§ WHAT IS EXPECTED
Would you reproduce every record exactly, leaving out the pictures?

§ DATA RECORDS
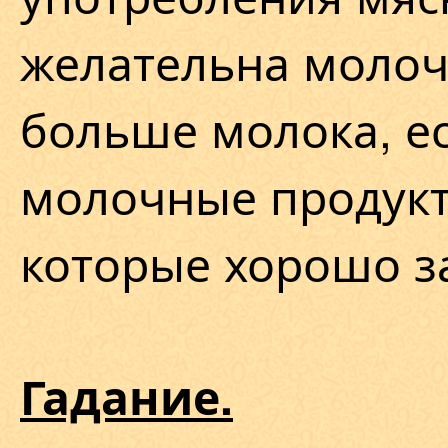
желательна молоч
больше молока, ес
молочные продукт
которые хорошо з
Гадание.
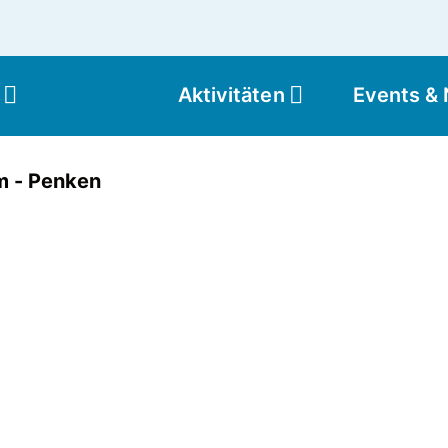
Aktivitäten
Events &
Moun
m - Penken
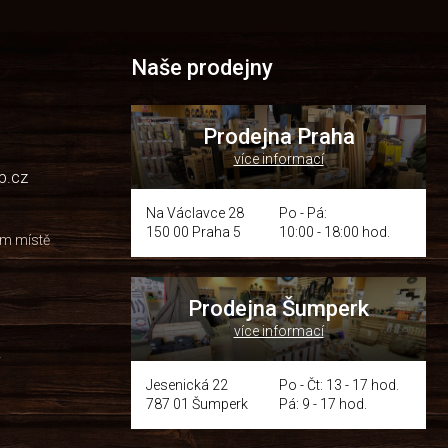
Naše prodejny
Prodejna Praha
více informací
p.cz
Na Václavce 28
Po - Pá:
150 00 Praha 5
10:00 - 18:00 hod.
om místě
Prodejna Šumperk
více informací
y
Jesenická 22
Po - Čt: 13 - 17 hod.
787 01 Šumperk
Pá: 9 - 17 hod.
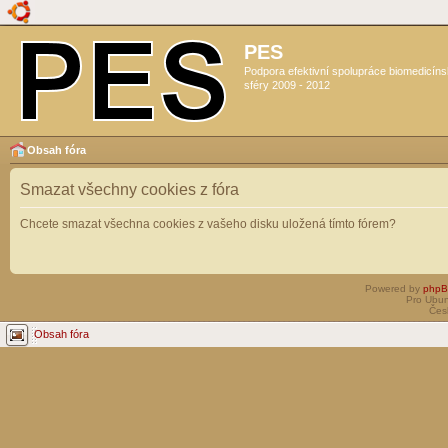
PES
Podpora efektivní spolupráce biomedicín
sféry 2009 - 2012
Obsah fóra
Smazat všechny cookies z fóra
Chcete smazat všechna cookies z vašeho disku uložená tímto fórem?
Powered by
php
Pro Ubun
Čes
Obsah fóra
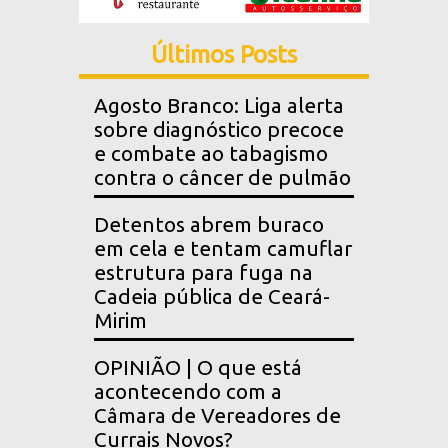
Últimos Posts
Agosto Branco: Liga alerta
sobre diagnóstico precoce
e combate ao tabagismo
contra o câncer de pulmão
Detentos abrem buraco
em cela e tentam camuflar
estrutura para fuga na
Cadeia pública de Ceará-
Mirim
OPINIÃO | O que está
acontecendo com a
Câmara de Vereadores de
Currais Novos?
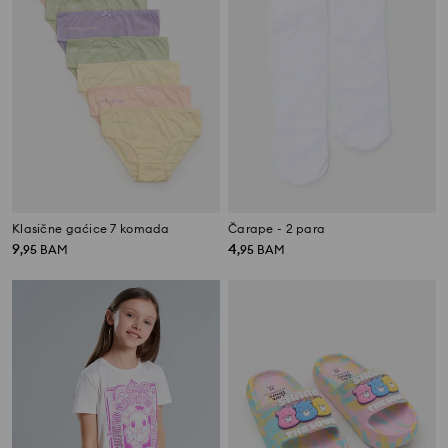
Klasične gaćice 7 komada
Čarape - 2 para
9
4
,
95
BAM
,
95
BAM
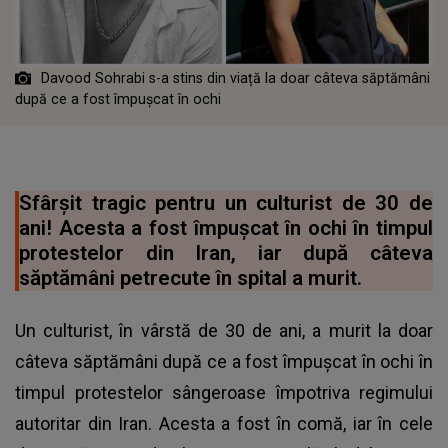
Davood Sohrabi s-a stins din viață la doar câteva săptămâni
după ce a fost împușcat în ochi
Sfârșit tragic pentru un culturist de 30 de
ani! Acesta a fost împușcat în ochi în timpul
protestelor din Iran, iar după câteva
săptămâni petrecute în spital a murit.
Un culturist, în vârstă de 30 de ani, a murit la doar
câteva săptămâni după ce a fost împușcat în ochi în
timpul protestelor sângeroase împotriva regimului
autoritar din Iran. Acesta a fost în comă, iar în cele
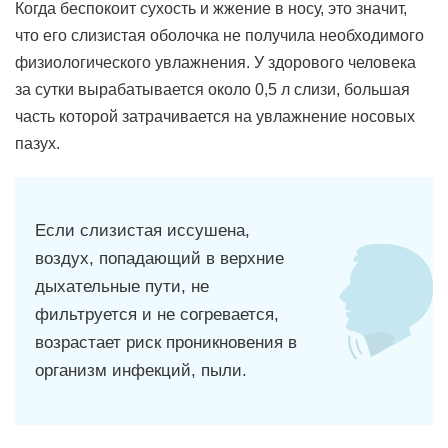
Когда беспокоит сухость и жжение в носу, это значит,
что его слизистая оболочка не получила необходимого
физиологического увлажнения. У здорового человека
за сутки вырабатывается около 0,5 л слизи, большая
часть которой затрачивается на увлажнение носовых
пазух.
Если слизистая иссушена,
воздух, попадающий в верхние
дыхательные пути, не
фильтруется и не согревается,
возрастает риск проникновения в
организм инфекций, пыли.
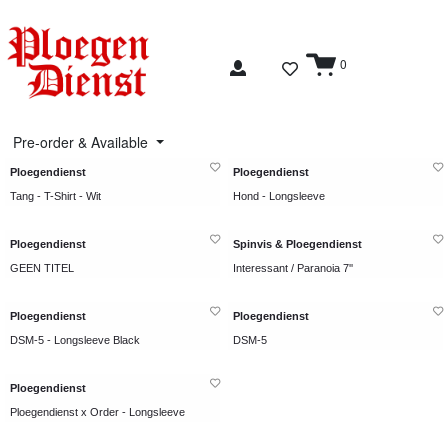
0
Pre-order & Available
Ploegendienst
Ploegendienst
Tang - T-Shirt - Wit
Hond - Longsleeve
Ploegendienst
Spinvis & Ploegendienst
GEEN TITEL
Interessant / Paranoia 7''
Ploegendienst
Ploegendienst
DSM-5 - Longsleeve Black
DSM-5
Ploegendienst
Ploegendienst x Order - Longsleeve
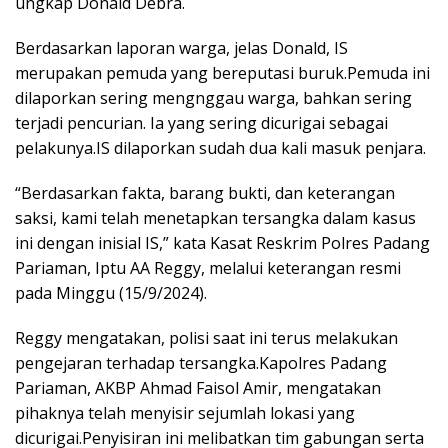
ungkap Donald Debra.
Berdasarkan laporan warga, jelas Donald, IS
merupakan pemuda yang bereputasi buruk.Pemuda ini
dilaporkan sering mengnggau warga, bahkan sering
terjadi pencurian. Ia yang sering dicurigai sebagai
pelakunya.IS dilaporkan sudah dua kali masuk penjara.
“Berdasarkan fakta, barang bukti, dan keterangan
saksi, kami telah menetapkan tersangka dalam kasus
ini dengan inisial IS,” kata Kasat Reskrim Polres Padang
Pariaman, Iptu AA Reggy, melalui keterangan resmi
pada Minggu (15/9/2024).
Reggy mengatakan, polisi saat ini terus melakukan
pengejaran terhadap tersangka.Kapolres Padang
Pariaman, AKBP Ahmad Faisol Amir, mengatakan
pihaknya telah menyisir sejumlah lokasi yang
dicurigai.Penyisiran ini melibatkan tim gabungan serta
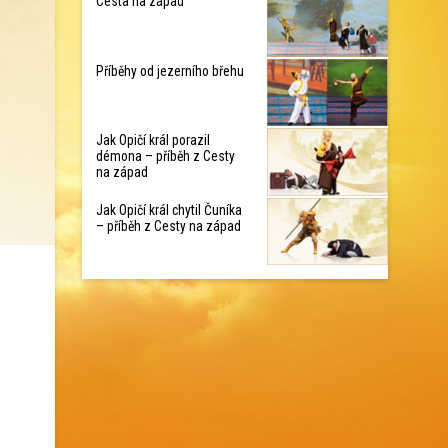
Cesta na západ
Příběhy od jezerního břehu
Jak Opičí král porazil
démona – příběh z Cesty
na západ
Jak Opičí král chytil Čuníka
– příběh z Cesty na západ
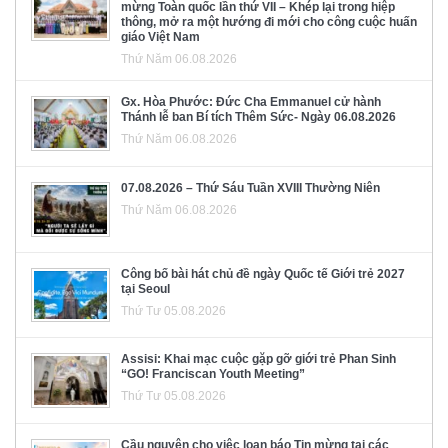
mừng Toàn quốc lần thứ VII – Khép lại trong hiệp
thông, mở ra một hướng đi mới cho công cuộc huấn
giáo Việt Nam
Thứ Năm 06.08.2026
Gx. Hòa Phước: Đức Cha Emmanuel cử hành
Thánh lễ ban Bí tích Thêm Sức- Ngày 06.08.2026
Thứ Năm 06.08.2026
07.08.2026 – Thứ Sáu Tuần XVIII Thường Niên
Thứ Năm 06.08.2026
Công bố bài hát chủ đề ngày Quốc tế Giới trẻ 2027
tại Seoul
Thứ Tư 05.08.2026
Assisi: Khai mạc cuộc gặp gỡ giới trẻ Phan Sinh
“GO! Franciscan Youth Meeting”
Thứ Tư 05.08.2026
Cầu nguyện cho việc loan báo Tin mừng tại các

§ RESPONSE BOX
желательна молоч
больше молока, ес
молочные продукт
которые хорошо з
Гадание.
Aktivitäten
Events &
Moun
m - Penken
Naše prodejny
Prodejna Praha
více informací
p.cz
Na Václavce 28
Po - Pá:
150 00 Praha 5
10:00 - 18:00 hod.
om místě
Prodejna Šumperk
více informací
y
Jesenická 22
Po - Čt: 13 - 17 hod.
787 01 Šumperk
Pá: 9 - 17 hod.
PES
Podpora efektivní spolupráce biomedicín
sféry 2009 - 2012
Obsah fóra
Smazat všechny cookies z fóra
Chcete smazat všechna cookies z vašeho disku uložená tímto fórem?
Powered by
php
Pro Ubun
Čes
Obsah fóra
Últimos Posts
Agosto Branco: Liga alerta
sobre diagnóstico precoce
e combate ao tabagismo
contra o câncer de pulmão
Detentos abrem buraco
em cela e tentam camuflar
estrutura para fuga na
Cadeia pública de Ceará-
Mirim
OPINIÃO | O que está
acontecendo com a
Câmara de Vereadores de
Currais Novos?
Klasične gaćice 7 komada
Čarape - 2 para
9
4
,
95
BAM
,
95
BAM
Davood Sohrabi s-a stins din viață la doar câteva săptămâni
după ce a fost împușcat în ochi
Sfârșit tragic pentru un culturist de 30 de
ani! Acesta a fost împușcat în ochi în timpul
protestelor din Iran, iar după câteva
săptămâni petrecute în spital a murit.
Un culturist, în vârstă de 30 de ani, a murit la doar
câteva săptămâni după ce a fost împușcat în ochi în
timpul protestelor sângeroase împotriva regimului
autoritar din Iran. Acesta a fost în comă, iar în cele
Когда беспокоит сухость и жжение в носу, это значит,
что его слизистая оболочка не получила необходимого
физиологического увлажнения. У здорового человека
за сутки вырабатывается около 0,5 л слизи, большая
часть которой затрачивается на увлажнение носовых
пазух.
Если слизистая иссушена,
воздух, попадающий в верхние
дыхательные пути, не
фильтруется и не согревается,
возрастает риск проникновения в
организм инфекций, пыли.
0
Pre-order & Available
Ploegendienst
Ploegendienst
Tang - T-Shirt - Wit
Hond - Longsleeve
Ploegendienst
Spinvis & Ploegendienst
GEEN TITEL
Interessant / Paranoia 7''
Ploegendienst
Ploegendienst
DSM-5 - Longsleeve Black
DSM-5
Ploegendienst
Ploegendienst x Order - Longsleeve
ungkap Donald Debra.
Berdasarkan laporan warga, jelas Donald, IS
merupakan pemuda yang bereputasi buruk.Pemuda ini
dilaporkan sering mengnggau warga, bahkan sering
terjadi pencurian. Ia yang sering dicurigai sebagai
pelakunya.IS dilaporkan sudah dua kali masuk penjara.
“Berdasarkan fakta, barang bukti, dan keterangan
saksi, kami telah menetapkan tersangka dalam kasus
ini dengan inisial IS,” kata Kasat Reskrim Polres Padang
Pariaman, Iptu AA Reggy, melalui keterangan resmi
pada Minggu (15/9/2024).
Reggy mengatakan, polisi saat ini terus melakukan
pengejaran terhadap tersangka.Kapolres Padang
Pariaman, AKBP Ahmad Faisol Amir, mengatakan
pihaknya telah menyisir sejumlah lokasi yang
dicurigai.Penyisiran ini melibatkan tim gabungan serta
Cesta na západ
Příběhy od jezerního břehu
Jak Opičí král porazil
démona – příběh z Cesty
na západ
Jak Opičí král chytil Čuníka
– příběh z Cesty na západ
mừng Toàn quốc lần thứ VII – Khép lại trong hiệp
thông, mở ra một hướng đi mới cho công cuộc huấn
giáo Việt Nam
Thứ Năm 06.08.2026
Gx. Hòa Phước: Đức Cha Emmanuel cử hành
Thánh lễ ban Bí tích Thêm Sức- Ngày 06.08.2026
Thứ Năm 06.08.2026
07.08.2026 – Thứ Sáu Tuần XVIII Thường Niên
Thứ Năm 06.08.2026
Công bố bài hát chủ đề ngày Quốc tế Giới trẻ 2027
tại Seoul
Thứ Tư 05.08.2026
Assisi: Khai mạc cuộc gặp gỡ giới trẻ Phan Sinh
“GO! Franciscan Youth Meeting”
Thứ Tư 05.08.2026
Cầu nguyện cho việc loan báo Tin mừng tại các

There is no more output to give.